Il y a aussi les « boîtes d’optique », les « lanternes magiques », et bien sûr les « transparents de Carmontelle », dispositif que l’on peut considérer comme un « vénérable ancêtre du travelling latéral ou du plan-séquence », mais qui ne jaillit pas de la seule intuition visionnaire de son inventeur, puisqu’il est « [m]anifestement inspiré par les rouleaux japonais peints à la fin de l’époque Heian (XIIe siècle) et connus en Europe sous le nom d’emakimono ». Le plus intéressant, dans les créations de Carmontelle, d’ailleurs, n’est pas là : ce sont ses tentatives de « théâtre en mouvement », que J.H. Donnard (Le Théâtre de Carmontelle, 1967) nommait aussi « théâtre cinématographique », ses innovations dans le domaine du « théâtre d’ombre », et surtout, sa poétique où la « vie ordinaire » affiche sa chronique sans la « médiation d’une affabulation ». Là aussi, l’utilisation du terme « cinéma » est abusive ; mais déjà, il y a cette idée d’une image en mouvement qui reproduit (mais sans les avoir enregistrés à proprement parler) les accidents de la vie quotidienne.
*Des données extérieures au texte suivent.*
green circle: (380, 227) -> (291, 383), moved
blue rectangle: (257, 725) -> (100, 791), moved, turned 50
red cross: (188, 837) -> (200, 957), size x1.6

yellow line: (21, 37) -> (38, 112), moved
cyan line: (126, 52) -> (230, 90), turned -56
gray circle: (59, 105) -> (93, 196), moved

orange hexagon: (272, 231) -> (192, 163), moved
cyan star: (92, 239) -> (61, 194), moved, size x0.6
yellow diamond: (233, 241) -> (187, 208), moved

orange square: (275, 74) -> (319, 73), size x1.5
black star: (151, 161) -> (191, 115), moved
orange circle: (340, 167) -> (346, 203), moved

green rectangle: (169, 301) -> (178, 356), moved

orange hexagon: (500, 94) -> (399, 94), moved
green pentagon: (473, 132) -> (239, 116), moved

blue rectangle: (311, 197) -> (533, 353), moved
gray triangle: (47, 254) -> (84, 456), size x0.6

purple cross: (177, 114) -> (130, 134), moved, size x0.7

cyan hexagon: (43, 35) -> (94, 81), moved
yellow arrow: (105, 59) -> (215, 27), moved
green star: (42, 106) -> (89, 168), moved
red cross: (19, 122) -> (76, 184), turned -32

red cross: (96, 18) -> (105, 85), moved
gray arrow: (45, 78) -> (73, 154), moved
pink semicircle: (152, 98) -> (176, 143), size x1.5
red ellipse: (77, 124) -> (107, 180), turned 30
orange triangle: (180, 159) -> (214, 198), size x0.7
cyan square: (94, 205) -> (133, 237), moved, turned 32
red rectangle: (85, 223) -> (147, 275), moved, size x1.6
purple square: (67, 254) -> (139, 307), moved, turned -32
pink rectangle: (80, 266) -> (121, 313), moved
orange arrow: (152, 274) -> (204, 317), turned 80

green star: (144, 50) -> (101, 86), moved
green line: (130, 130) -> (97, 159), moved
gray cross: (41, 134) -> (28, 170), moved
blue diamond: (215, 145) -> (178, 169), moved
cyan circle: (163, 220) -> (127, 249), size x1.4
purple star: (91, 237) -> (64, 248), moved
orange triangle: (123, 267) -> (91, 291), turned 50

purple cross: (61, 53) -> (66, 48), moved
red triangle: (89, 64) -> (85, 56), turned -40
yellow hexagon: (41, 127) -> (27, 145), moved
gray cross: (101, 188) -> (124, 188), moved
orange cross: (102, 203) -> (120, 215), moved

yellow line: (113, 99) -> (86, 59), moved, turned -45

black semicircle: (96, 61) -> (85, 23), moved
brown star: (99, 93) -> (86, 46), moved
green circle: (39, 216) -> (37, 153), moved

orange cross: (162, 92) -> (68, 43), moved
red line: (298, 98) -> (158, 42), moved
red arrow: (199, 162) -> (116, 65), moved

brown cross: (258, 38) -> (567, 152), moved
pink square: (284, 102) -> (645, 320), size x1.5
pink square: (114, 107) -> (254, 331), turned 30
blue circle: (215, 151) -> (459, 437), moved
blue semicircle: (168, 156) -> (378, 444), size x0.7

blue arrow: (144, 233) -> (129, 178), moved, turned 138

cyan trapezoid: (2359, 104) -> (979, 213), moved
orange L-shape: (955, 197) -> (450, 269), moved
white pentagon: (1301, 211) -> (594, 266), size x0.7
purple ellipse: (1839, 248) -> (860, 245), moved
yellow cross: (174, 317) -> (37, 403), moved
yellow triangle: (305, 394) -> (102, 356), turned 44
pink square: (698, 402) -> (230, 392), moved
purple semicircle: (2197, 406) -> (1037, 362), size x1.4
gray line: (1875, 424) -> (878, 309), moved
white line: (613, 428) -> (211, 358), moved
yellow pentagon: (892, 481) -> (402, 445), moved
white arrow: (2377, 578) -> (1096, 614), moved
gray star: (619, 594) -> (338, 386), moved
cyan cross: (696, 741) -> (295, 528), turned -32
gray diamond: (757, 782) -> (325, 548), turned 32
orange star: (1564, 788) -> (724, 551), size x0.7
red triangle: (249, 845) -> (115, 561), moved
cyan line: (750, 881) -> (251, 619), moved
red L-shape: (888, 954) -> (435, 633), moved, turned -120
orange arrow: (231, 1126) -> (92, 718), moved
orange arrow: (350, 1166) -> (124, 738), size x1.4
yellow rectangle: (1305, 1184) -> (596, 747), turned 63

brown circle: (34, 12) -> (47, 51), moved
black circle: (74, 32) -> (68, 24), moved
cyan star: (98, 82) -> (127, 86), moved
Un intense désir de cinéma

Or c’est précisément ce qui se joue dans Le Fils naturel. Diderot souhaite que les « réactions aux événements » (Eisenstein) cessent de voler la vedette aux événements eux-mêmes, afin de substituer au temps public de la représentation le temps intime de l’actualisation. Le passé (l’événement) n’est pas ce qui prépare le présent (la réaction à l’événement), ni le présent (la réaction devenue elle-même événement) ce qui prépare le futur (la réaction à la réaction devenue événement). Non, le passé est le futur antérieur du présent, ou si l’on préfère : le présent est du passé en devenir, ce qui signifie qu’on ne peut accéder au passé que si on l’a connu du temps où il était présent, selon la dynamique de ce que Deleuze, lecteur de Proust, appelait le « souvenir pur ». Or, c’est précisément en cela que le cinéma diffère du théâtre. Sur le théâtre, les acteurs s’adressent à des spectateurs à qui l’action est étrangère : par conséquent, le passé ne peut rien être d’autre qu’un moment préparatoire, qui vaut par ce qu’il rend possible, et non par ce qu’il a été. Tandis que le cinéma, qui — comme le rappelle Escola —, fut d’abord conçu comme un moyen de recueillir des moments ou des scènes de la vie familiale ou quotidienne, se débarrasse de la double énonciation : les images ne font plus que rejouer des scènes intimes, à l’intention de ceux-là seuls qui en sont les acteurs. Dès lors, le moment présent ne sort pas du moment passé, mais y rentre.

En somme, le siècle des Lumières ne fait pas encore de cinéma, mais il éprouve un désir de cinéma d’autant plus intense qu’il s’adresse à un objet qui habite encore les limbes, et dont la silhouette est donc intrigante car encore mal dessinée. De la sorte se crée, plutôt que de véritables prototypes du cinéma, un imaginaire de l’image en mouvement libérée de la causalité aristotélicienne et de l’adresse au spectateur qui contribuera sans doute à la naissance du cinéma, puisqu’il incitera les inventeurs de l’avenir à travailler à la réalisation de ce fantasme. Ou, pour le dire avec les mots de Jacques Rancière : « le cinéma comme idée de l’art a préexisté au cinéma comme moyen technique et art particulier ».